Digital challenger bank Monzo has landed a new multimillion pound round of funding from fresh investors valuing it at £65m.
The startup, which is seeking to disrupt traditional banking with online-only services, will combine the investment with a fresh round of crowdfunding following huge demand from private investors last year, totaling £22m.
The round was led by New York's Thrive Capital, a backer of Instagram, Twitch and Spotify. Orange Digital Ventures, the venture arm of the French telco is also participating - Monzo's first corporate venture capital investor- along with Eileen Burbidge's Passion Capital, an early backer of the startup.
Monzo will embark on a second crowdfunding campaign via Crowdcube to raise £2.5m, a year after smashing a £1m target in 96 seconds with huge demand, an equity crowdfunding record.
The fresh cash will go towards fulfilling its capital requirements for becoming a full bank. It gained a banking license last summer and plans to roll out its first product, a current account, are underway.
It will also go on expanding the business and the bank plans to double its current staff of 85 over the next year, chief executive Tom Blomfield told City A.M.. It has just signed a lease on a property on City Road four times the size of its current office.
"Banks are not meeting the needs of the modern consumer," said Thrive Capital principle Miles Grimshaw. "Consumers are used to the ease and convenience of offerings like Amazon, and they expect the same from their bank.
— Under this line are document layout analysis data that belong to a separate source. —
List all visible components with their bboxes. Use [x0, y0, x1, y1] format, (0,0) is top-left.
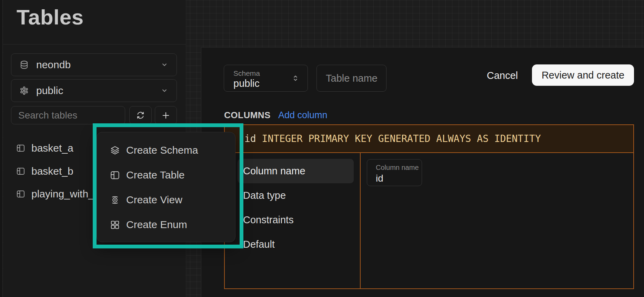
refresh-icon [136, 111, 145, 120]
table-row-basket-a[interactable]: basket_a [16, 141, 73, 155]
table-icon [16, 143, 26, 153]
menu-item-create-view[interactable]: Create View [97, 187, 235, 212]
search-tables-input[interactable] [11, 106, 125, 124]
menu-item-label: Create Schema [126, 144, 198, 156]
column-editor-card: id INTEGER PRIMARY KEY GENERATED ALWAYS … [224, 124, 634, 289]
table-row-playing-with[interactable]: playing_with_n [16, 187, 100, 201]
column-tabs: Column name Data type Constraints Defaul… [225, 153, 360, 288]
database-select-value: neondb [36, 59, 160, 71]
add-column-link[interactable]: Add column [278, 110, 328, 121]
schema-sidebar-select-value: public [36, 85, 160, 96]
create-menu: Create Schema Create Table Create View [97, 132, 235, 242]
cancel-button[interactable]: Cancel [483, 68, 522, 83]
table-row-label: basket_a [31, 142, 73, 154]
schema-icon [19, 85, 29, 96]
schema-sidebar-select[interactable]: public [11, 79, 177, 102]
review-and-create-button[interactable]: Review and create [532, 64, 634, 86]
column-editor-body: Column name Data type Constraints Defaul… [225, 153, 633, 288]
schema-select[interactable]: Schema public [224, 65, 308, 92]
column-sql-preview: id INTEGER PRIMARY KEY GENERATED ALWAYS … [225, 125, 633, 153]
sql-definition: INTEGER PRIMARY KEY GENERATED ALWAYS AS … [256, 133, 541, 144]
chevron-down-icon [160, 60, 169, 69]
table-row-label: basket_b [31, 165, 73, 177]
tab-data-type[interactable]: Data type [238, 183, 354, 208]
columns-heading: COLUMNS [224, 110, 271, 121]
layers-icon [110, 145, 120, 156]
column-name-field[interactable]: Column name [367, 159, 422, 186]
columns-header-row: COLUMNS Add column [224, 110, 328, 121]
page-title: Tables [17, 5, 84, 29]
table-icon [110, 170, 120, 181]
plus-icon [161, 111, 171, 120]
window-edge [0, 0, 3, 297]
table-row-basket-b[interactable]: basket_b [16, 164, 73, 178]
table-row-label: playing_with_n [31, 188, 100, 200]
create-new-button[interactable] [155, 106, 177, 124]
schema-select-value: public [233, 78, 260, 89]
table-icon [16, 166, 26, 176]
create-table-panel: Schema public Cancel Review and create C… [201, 47, 644, 297]
database-select[interactable]: neondb [11, 53, 177, 76]
tables-page: Schema public Cancel Review and create C… [0, 0, 644, 297]
tab-constraints[interactable]: Constraints [238, 208, 354, 232]
tab-default[interactable]: Default [238, 232, 354, 257]
menu-item-label: Create Enum [126, 219, 187, 231]
view-icon [110, 195, 120, 205]
menu-item-create-table[interactable]: Create Table [97, 163, 235, 187]
menu-item-label: Create Table [126, 169, 185, 181]
menu-item-create-schema[interactable]: Create Schema [97, 138, 235, 163]
column-detail-pane: Column name [360, 153, 633, 288]
table-name-input[interactable] [316, 65, 386, 92]
schema-select-label: Schema [233, 69, 260, 78]
refresh-tables-button[interactable] [129, 106, 152, 124]
table-icon [16, 189, 26, 199]
tab-column-name[interactable]: Column name [238, 159, 354, 183]
database-icon [19, 59, 29, 70]
chevron-updown-icon [290, 73, 301, 83]
sidebar-divider [3, 44, 186, 44]
menu-item-create-enum[interactable]: Create Enum [97, 212, 235, 237]
menu-item-label: Create View [126, 194, 182, 206]
enum-grid-icon [110, 219, 120, 230]
sql-identifier: id [244, 133, 256, 144]
chevron-down-icon [160, 86, 169, 95]
column-name-field-label: Column name [376, 164, 419, 172]
column-name-input[interactable] [376, 173, 414, 184]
Building a modern banking experience from front to back is an incredible challenge and we haven't met a better team [than Monzo] to take it on."
Pre-registration for the crowdfunding will take place between 28 February and 14 March followed by a ballot to ensure fair access to wannabe investors, many of whom are customers.
"The response to the crowdfunding last year was incredible, we were blown away by the demand from investors," said Blomfield, adding that up to 5,000 individuals are expected to invest.
The bank boasts 100,000 customers who have spent £100m using its pre-paid card and is one of a number of digital-challenger banks hoping to give high-street banks a run for their money.